▸ Exercise requirements
The result should be the lines from the one holding "Plan de ville" to the final line of the records, retyped exactly.

Transcribed page contents:

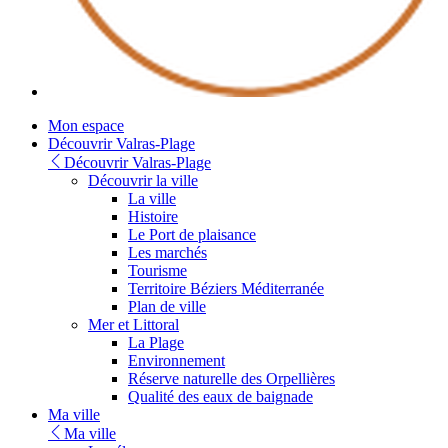
Youtube
Mon espace
Découvrir Valras-Plage
Découvrir Valras-Plage
Découvrir la ville
La ville
Histoire
Le Port de plaisance
Les marchés
Tourisme
Territoire Béziers Méditerranée
Plan de ville
Mer et Littoral
La Plage
Environnement
Réserve naturelle des Orpellières
Qualité des eaux de baignade
Ma ville
Ma ville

▸ Answer for the task
Plan de ville
Mer et Littoral
La Plage
Environnement
Réserve naturelle des Orpellières
Qualité des eaux de baignade
Ma ville
Ma ville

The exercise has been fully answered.